Pope: Against Turkey, Beside Armenia – ANALYSIS
As a matter of fact, the statement is the Catholic Church’s interference in Turkish-Armenian relations. Despite the Pope represents a religious authority, and the Catholic Church has a serious power worldwide, the closure of the Turkish-Armenian borders is a secular problem. From a logical point of view, the Vatican leader’s one-sided interference in this process is inadmissible and absurd (despite the history of Vatican is full of thousands of such absurd facts about the Pope playing a political role). So is the magnificent welcoming ceremony for the leader of a state and a church that have recognized the so-called Armenian “genocide”…
The question is not about the Pope calling for the solution to a secular problem; it’s about the call being biased. Turkey closed the border with Armenia not only because of the invasion of Azerbaijani lands, but also because of the claims about the so-called Armenian “genocide”. Such a statement by the Pope runs quite contrary to the position of Turkey, because the head of the Catholic Church in fact supports the “reality” of the Turks committing genocide against the Armenians back in 1915 and by demanding the opening of the border clearly shows he does not accept Turkey’s position.
Another biased approach is related with the church’s attitude toward the events of 1915. As a country recognizing "genocide", Vatican drew a thick line on the principle “not politicians, but historians must assess these events” and supported Armenia in this issue. The statement by Pope Francis doesn't reflect sincere notes. His attitude would then be considered sincere as he took the same attitude toward Khojaly genocide, Srebrenica genocide. At the same time, Pope's words can be perceived sincere if he discloses main reasons for the closure of borders, before calling on to open the Turkish-Armenian border.

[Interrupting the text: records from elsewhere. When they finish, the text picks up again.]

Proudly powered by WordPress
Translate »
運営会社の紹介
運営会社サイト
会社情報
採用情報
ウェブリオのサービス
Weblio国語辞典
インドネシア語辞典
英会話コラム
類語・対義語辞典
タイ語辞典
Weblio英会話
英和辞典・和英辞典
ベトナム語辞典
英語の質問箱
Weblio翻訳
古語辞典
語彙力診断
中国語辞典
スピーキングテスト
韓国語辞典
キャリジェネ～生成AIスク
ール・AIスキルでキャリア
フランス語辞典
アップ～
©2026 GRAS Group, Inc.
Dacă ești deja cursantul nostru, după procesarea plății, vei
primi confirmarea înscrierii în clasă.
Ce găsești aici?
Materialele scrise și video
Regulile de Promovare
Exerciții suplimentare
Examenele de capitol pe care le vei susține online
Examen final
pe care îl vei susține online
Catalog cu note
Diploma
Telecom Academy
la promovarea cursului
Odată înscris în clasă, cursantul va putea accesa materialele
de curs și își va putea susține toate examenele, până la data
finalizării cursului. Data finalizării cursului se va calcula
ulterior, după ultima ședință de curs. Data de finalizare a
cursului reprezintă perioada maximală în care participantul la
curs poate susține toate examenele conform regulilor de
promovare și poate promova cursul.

Is Pope's request to open the border with Armenia a means of putting pressure on Turkey? In fact, it is not, because Pope Francis is the representative of Argentina where the Armenian lobby has the most powerful position and head of the Vatican – that recognized so-called "Armenian genocide". Therefore, it would be more interesting if Pope didn’t touch on the issue of borders with Armenia. His statement “open the Turkish-Armenian borders" was expected, but the interesting part of the process is Ankara's attitude regarding this statement.
This attitude will reveal the true position of Turkey on issue of opening the border with Armenia. Ankara can react to this statement in three ways:
a) Tough stance – Turkey can officially re-announce the reasons for the closure of the border with Armenia and conditions for its opening, accuse Vatican of taking a biased position in this process.

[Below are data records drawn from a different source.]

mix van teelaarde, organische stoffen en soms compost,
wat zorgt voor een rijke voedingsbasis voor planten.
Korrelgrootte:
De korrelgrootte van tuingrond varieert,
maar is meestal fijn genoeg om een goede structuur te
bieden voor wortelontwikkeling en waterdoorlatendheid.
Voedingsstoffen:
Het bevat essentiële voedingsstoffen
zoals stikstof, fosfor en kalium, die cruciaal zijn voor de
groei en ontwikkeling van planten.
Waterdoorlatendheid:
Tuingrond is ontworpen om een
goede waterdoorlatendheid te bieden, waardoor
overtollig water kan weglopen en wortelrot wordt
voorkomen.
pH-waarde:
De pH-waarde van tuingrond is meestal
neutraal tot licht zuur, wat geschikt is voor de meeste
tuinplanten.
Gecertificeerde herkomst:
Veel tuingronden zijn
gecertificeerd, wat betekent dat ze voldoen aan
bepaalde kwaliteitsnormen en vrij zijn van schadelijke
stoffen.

b) Soft position – Turkey can announce that it is ready for the opening of border with Armenia, it has taken necessary steps in this regard, but they failed and hint at possible activities to be carried out for normalization of the relations with Armenia.
c) Indirect position – Ankara does not react to the Pope's statement. Instead, it can form public opinion like “There is serious pressure on Turkey” and by taking advantage of media try to justify the necessity of easing relations with Armenia on the eve of the 100-year anniversary of the so-called “Armenian Genocide”.

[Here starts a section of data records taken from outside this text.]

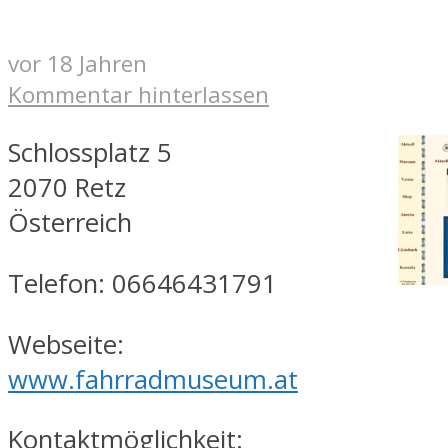
vor 18 Jahren
Kommentar hinterlassen
Schlossplatz 5
2070 Retz
Österreich
Telefon: 06646431791
Webseite:
www.fahrradmuseum.at
Kontaktmöglichkeit:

The demonstration of a tough stance is possible in the case that Turkey takes into account not only its own interests, but also the interests of Azerbaijan, its strategic ally. However, Turkey’s policy toward Armenia shows that a tough stance will not be taken regarding Pope's statement.
Soft position must mean for the Catholic Church, Armenia, Azerbaijan and domestic public opinion. If Ankara takes this position it will have the opportunity to maneuver between all parties (to please all).
The demonstration of an indirect position will show that Ankara is ready for major changes in the policy toward Armenia. From this perspective, after the Pope's statement, it is necessary to follow and monitor the position of media.